Your goal.
Each line of the records needs to be written out exactly, with any image left out.

(Beginning of Input records)

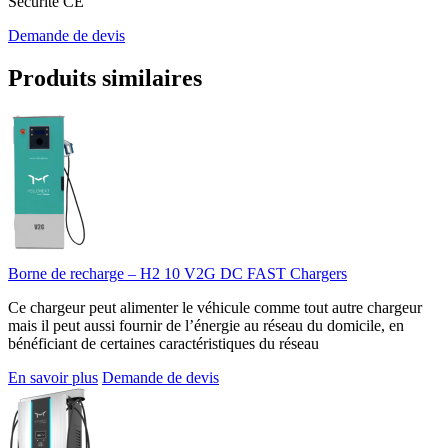
Sécurité CE
Demande de devis
Produits similaires
Borne de recharge – H2 10 V2G DC FAST Chargers
Ce chargeur peut alimenter le véhicule comme tout autre chargeur
mais il peut aussi fournir de l’énergie au réseau du domicile, en
bénéficiant de certaines caractéristiques du réseau
En savoir plus
Demande de devis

(End of Input records)

Answer for this exercise.
Sécurité CE
Demande de devis
Produits similaires
Borne de recharge – H2 10 V2G DC FAST Chargers
Ce chargeur peut alimenter le véhicule comme tout autre chargeur
mais il peut aussi fournir de l’énergie au réseau du domicile, en
bénéficiant de certaines caractéristiques du réseau
En savoir plus
Demande de devis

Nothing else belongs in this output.